Priority was given to tests that have demonstrated ability to assess specific domains. In addition, an attempt was made to identify tests that could reliably assess a specific cognitive process (or a set of processes) within a domain, and it was also deemed necessary to balance the types of tests used within and across domains at specific ages.


Preference was given to tests for which the effects of age (in months at the younger ages) and gender have been defined/quantified. It was critical to include tests with a wide age range since longitudinal studies may follow individuals from birth to age 20. Effects of parental education and intelligence were also considered, if available.

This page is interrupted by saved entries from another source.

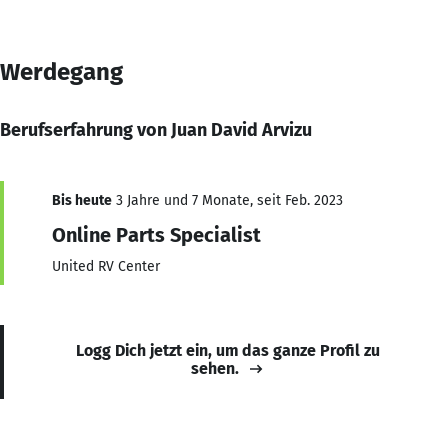
Werdegang
Berufserfahrung von Juan David Arvizu
Bis heute
3 Jahre und 7 Monate, seit Feb. 2023
Online Parts Specialist
United RV Center
Logg Dich jetzt ein, um das ganze Profil zu
sehen.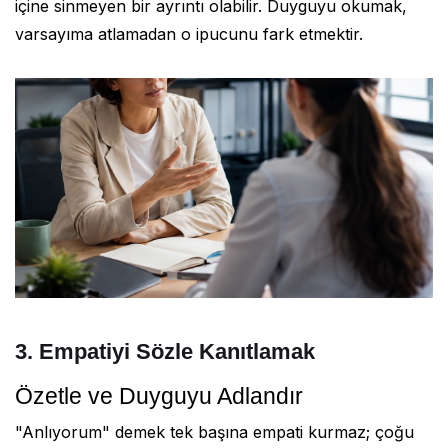
içine sinmeyen bir ayrıntı olabilir. Duyguyu okumak,
varsayıma atlamadan o ipucunu fark etmektir.
3. Empatiyi Sözle Kanıtlamak
Özetle ve Duyguyu Adlandır
"Anlıyorum" demek tek başına empati kurmaz; çoğu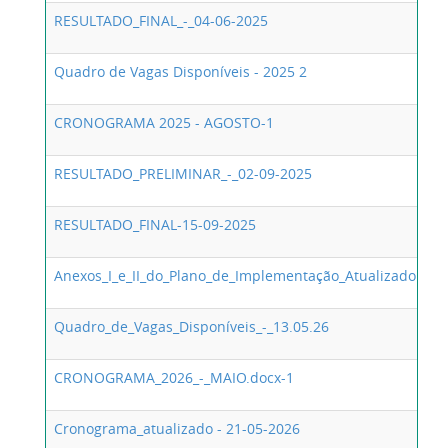
RESULTADO_FINAL_-_04-06-2025
Quadro de Vagas Disponíveis - 2025 2
CRONOGRAMA 2025 - AGOSTO-1
RESULTADO_PRELIMINAR_-_02-09-2025
RESULTADO_FINAL-15-09-2025
Anexos_I_e_II_do_Plano_de_Implementação_Atualizado
Quadro_de_Vagas_Disponíveis_-_13.05.26
CRONOGRAMA_2026_-_MAIO.docx-1
Cronograma_atualizado - 21-05-2026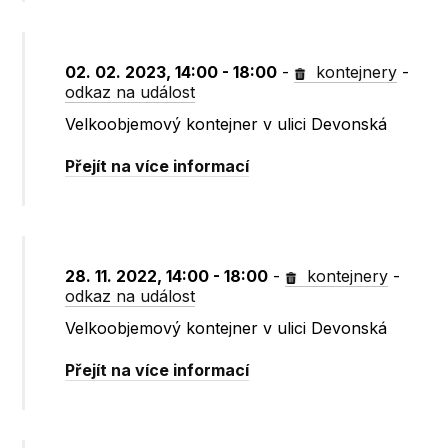
02. 02. 2023, 14:00 - 18:00
-
kontejnery
-
odkaz na událost
Velkoobjemový kontejner v ulici Devonská
Přejít na více informací
28. 11. 2022, 14:00 - 18:00
-
kontejnery
-
odkaz na událost
Velkoobjemový kontejner v ulici Devonská
Přejít na více informací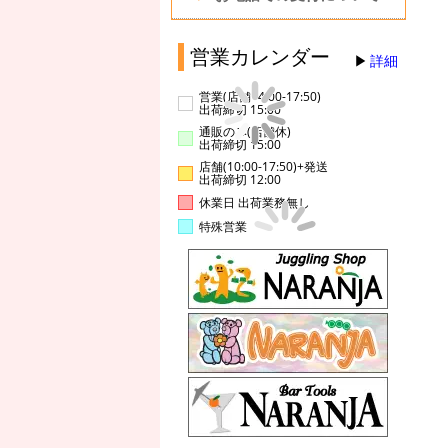
営業カレンダー
詳細
営業(店舗14:00-17:50)
出荷締切 15:00
通販のみ(店舗休)
出荷締切 15:00
店舗(10:00-17:50)+発送
出荷締切 12:00
休業日 出荷業務無し
特殊営業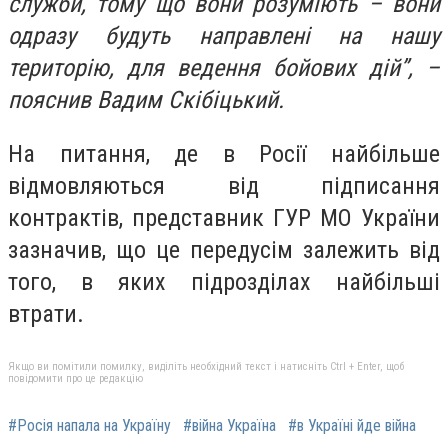
служби, тому що вони розуміють – вони
одразу будуть направлені на нашу
територію, для ведення бойових дій”, –
пояснив Вадим Скібіцький.
На питання, де в Росії найбільше
відмовляються від підписання
контрактів, представник ГУР МО України
зазначив, що це передусім залежить від
того, в яких підрозділах найбільші
втрати.
Якщо ви помітили помилку, виділіть необхідний текст і натисніть Ctrl + Enter, щоб
повідомити про це редакцію
#Росія напала на Україну
#війна Україна
#в Україні йде війна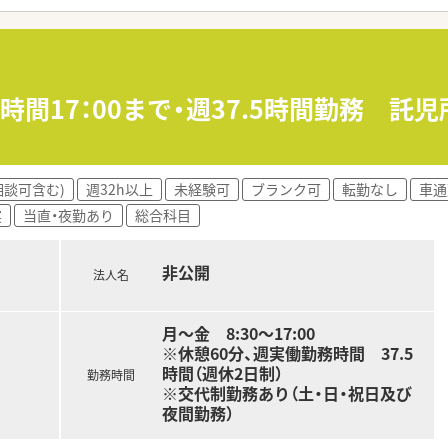
まで利用可能で、育休取得率は100%です。
、情報共有など連携が取りやすい環境です。
配置し、安全な業務環境を追求しています。
時間17：00まで・週37.5時間勤務 託
最新の設備を導入し業務効率化を図っています。
者様の心に寄り添う対話力を強化できます。
相談可含む)
週32h以上
未経験可
ブランク可
転勤なし
車通
ダーメイド研修で、未経験の方でも安心です。
実
当直・夜勤あり
総合科目
置し、「絶対安全」な環境を追求しています。
非公開
法人名
月～金 8:30～17:00
※休憩60分、週実働勤務時間 37.5
時間（週休2日制）
勤務時間
※交代制勤務あり（土・日・祝日及び
夜間勤務）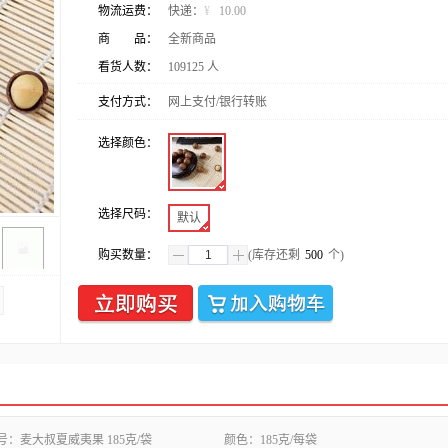
物流运费：
快递：
¥
10.00
商 品：
全新商品
看货人数：
109125
人
支付方式：
网上支付/银行转账
选择颜色：
选择尺码：
默认
购买数量：
(库存还剩
500
个)
号：
麦大叔夏威夷果 185克/袋
颜色：
185克/每袋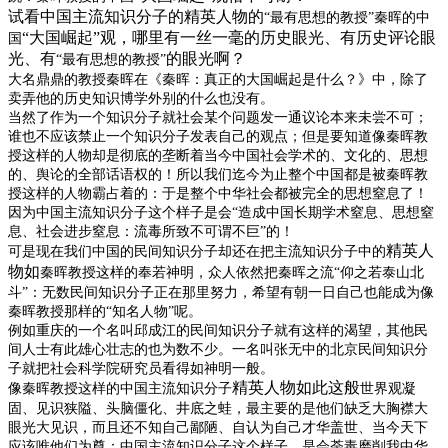
试看中国主流知识分子的精英人物的
“最有思想的教授”秦晖的中
“大国崛起”观，哪里有一丝一毫的历史眼光、有历史评论眼
国
光、有
的眼光啊？
“最有思想的教授”
大名鼎鼎的教授秦晖在《秦晖：真正的大国崛起是什么？》中，除了
卖弄他的历史知识博学外别的什么也没有。
当然了作为一个知识分子就社会某个问题发一通议论本来未尝不可；
谁也不应该禁止一个知识分子发表自己的观点；但是要知道像秦晖教
授这样的人物却是彻底的垄断着当今中国社会学术的、文化的、思想
的、舆论的全部话语权的！所以我们迄今为止整个中国都是被秦晖教
授这样的人物霸占着的：于是整个中华社会都被完全的思想窒息了！
因为中国主流知识分子这个样子是会“造成中国长期学术窒息、思想窒
息、社会进步窒息：流毒所致不可谓不巨”的！
精英人
可是现在我们中国的民间知识分子却还在把主流知识分子中的
物如
秦晖教授这样的奉若神明，众人依然把秦晖之流“仰之若泰山北
斗”：无数民间知识分子正在那里努力，希望有朝一日自己也能成为像
秦晖教授那样的“知名人物”呢。
例如重庆的一个名叫邱成江的民间知识分子就有这样的渴望，其他民
间人士有此雄心壮志的也为数不少。一名叫张无中的北京民间知识分
子就把社会科学院研究员看得如神明一般。
精英人物如此这般
像秦晖教授这样的中国主流知识分子
世界观凝
固、见识狭隘、头脑僵化、井底之蛙，最主要的是他们缺乏大胸襟大
眼光大见识，而且还不知自己鄙陋、自认为自己才华盖世、当今天下
应该唯他们为尊：中国主流知识分子这个样子，是会荼毒磨削我中华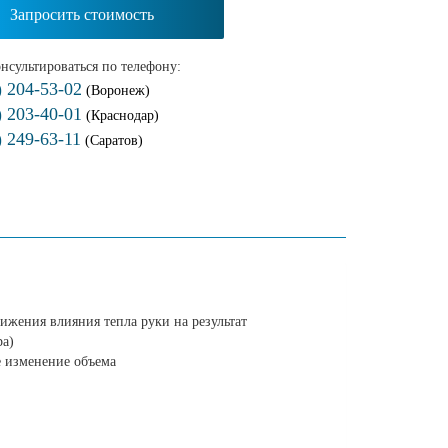
Запросить стоимость
нсультироваться по телефону:
) 204-53-02
(Воронеж)
) 203-40-01
(Краснодар)
) 249-63-11
(Саратов)
ижения влияния тепла руки на результат
ра)
 изменение объема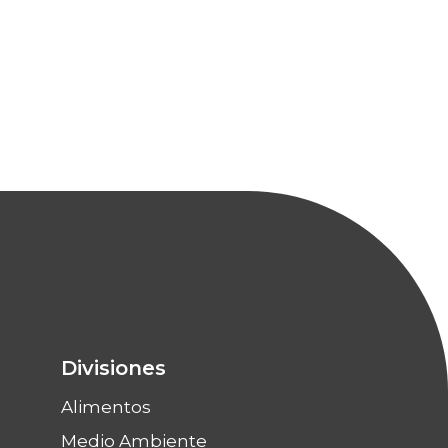
Divisiones
Alimentos
Medio Ambiente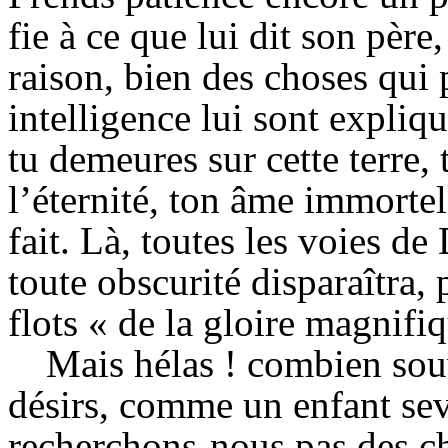
fie à ce que lui dit son père
raison, bien des choses qui 
intelligence lui sont expliq
tu demeures sur cette terre,
l’éternité, ton âme immortel
fait. Là, toutes les voies de
toute obscurité disparaîtra,
flots « de la gloire magnifiq
Mais hélas !
combien
souv
désirs, comme un enfant sev
recherchons-nous pas des ch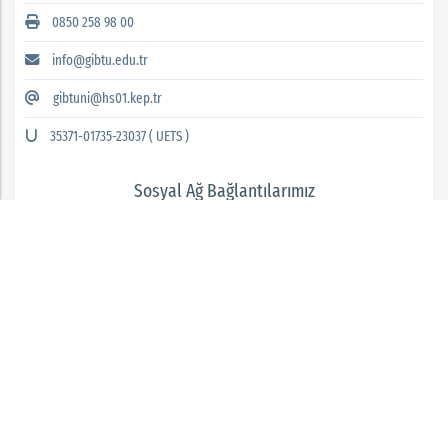
0850 258 98 00
info@gibtu.edu.tr
gibtuni@hs01.kep.tr
35371-01735-23037 ( UETS )
Sosyal Ağ Bağlantılarımız
GAZİANTEP İSLAM BİLİM VE TEKNOLOJİ ÜNİVERSİTESİ 2026 © tüm hakları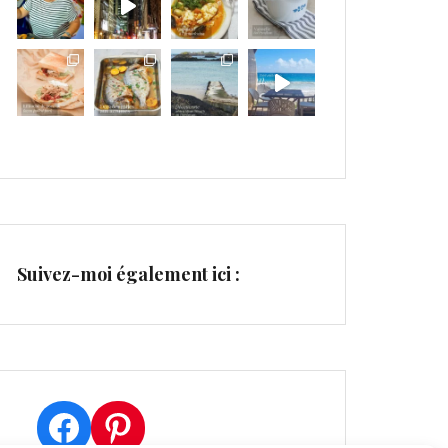
Suivez-moi également ici :
Facebook
Pinterest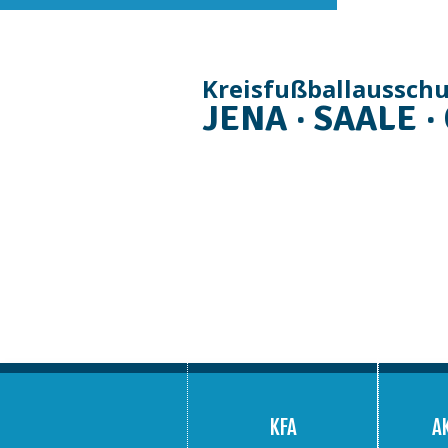
Kreisfußballaussch
JENA · SAALE ·
Navigation
überspringen
KFA
A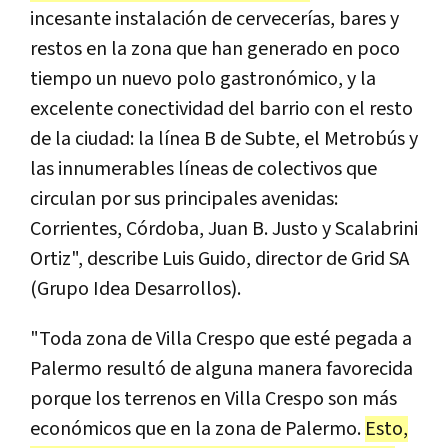
incesante instalación de cervecerías, bares y
restos en la zona que han generado en poco
tiempo un nuevo polo gastronómico, y la
excelente conectividad del barrio con el resto
de la ciudad: la línea B de Subte, el Metrobús y
las innumerables líneas de colectivos que
circulan por sus principales avenidas:
Corrientes, Córdoba, Juan B. Justo y Scalabrini
Ortiz", describe Luis Guido, director de Grid SA
(Grupo Idea Desarrollos).
"Toda zona de Villa Crespo que esté pegada a
Palermo resultó de alguna manera favorecida
porque los terrenos en Villa Crespo son más
económicos que en la zona de Palermo.
Esto,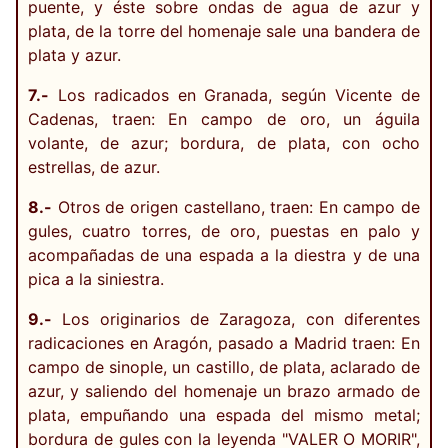
puente, y éste sobre ondas de agua de azur y
plata, de la torre del homenaje sale una bandera de
plata y azur.
7.-
Los radicados en Granada, según Vicente de
Cadenas, traen: En campo de oro, un águila
volante, de azur; bordura, de plata, con ocho
estrellas, de azur.
8.-
Otros de origen castellano, traen: En campo de
gules, cuatro torres, de oro, puestas en palo y
acompañadas de una espada a la diestra y de una
pica a la siniestra.
9.-
Los originarios de Zaragoza, con diferentes
radicaciones en Aragón, pasado a Madrid traen: En
campo de sinople, un castillo, de plata, aclarado de
azur, y saliendo del homenaje un brazo armado de
plata, empuñando una espada del mismo metal;
bordura de gules con la leyenda "VALER O MORIR",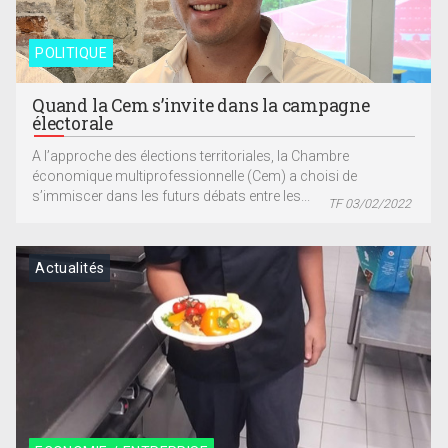
POLITIQUE
Quand la Cem s’invite dans la campagne
électorale
A l’approche des élections territoriales, la Chambre
économique multiprofessionnelle (Cem) a choisi de
s’immiscer dans les futurs débats entre les...
TF 03/02/2022
Actualités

Available data on the relationships between culture and language and test performance were also considered. Are there ethnicity/cultural effects on test performance, and if so, what are they? Are there special versions of the tests for children from specific subcultures? How “culture-fair” is the test? Also considered were effects of primary languages and multilingualism on test performance, including availability of the tests in languages other than English. Information was not available on these variables for many of the tests, but tests with such information received special consideration.


Sensitivity to subtle effects of exposures requires tests that possess certain psychometric characteristics. These include a sufficient range of outcome scores and variance to reliably identify exposure-outcome relationships. They must also be reliable (especially with regard to test-retest reliability), that is, result in similar scores in the same person when measured at repeated time points with no change in exposure. It is also important that they have demonstrated validity with regard to the construct they are measuring as demonstrated by their relation to other known tests (see above). Priority was also given to tests that are well standardised. Availability of appropriate normative values for test performance at different ages and for other variables was considered to be important for certain purposes (eg, characterising cohort performance relative to the US population). However, for data analysis purposes, raw scores are usually the outcome of choice in epidemiological studies.

Other factors

Other test characteristics that were considered important include ease of administration, acceptability to children, acceptability to parents, reasonable difficulty levels without extreme frustration for most children, efficiency and capacity of the test to contribute to screening/triaging. Participant burden is a major issue and even outstanding measures were discarded if it they are too time-consuming to allow inclusion of other required measures. Finally, it must be stated that RFW’s experience using the tests in research and clinical settings played a role in the test review. Batteries were limited in administration time to 1–2.5 h, depending on age.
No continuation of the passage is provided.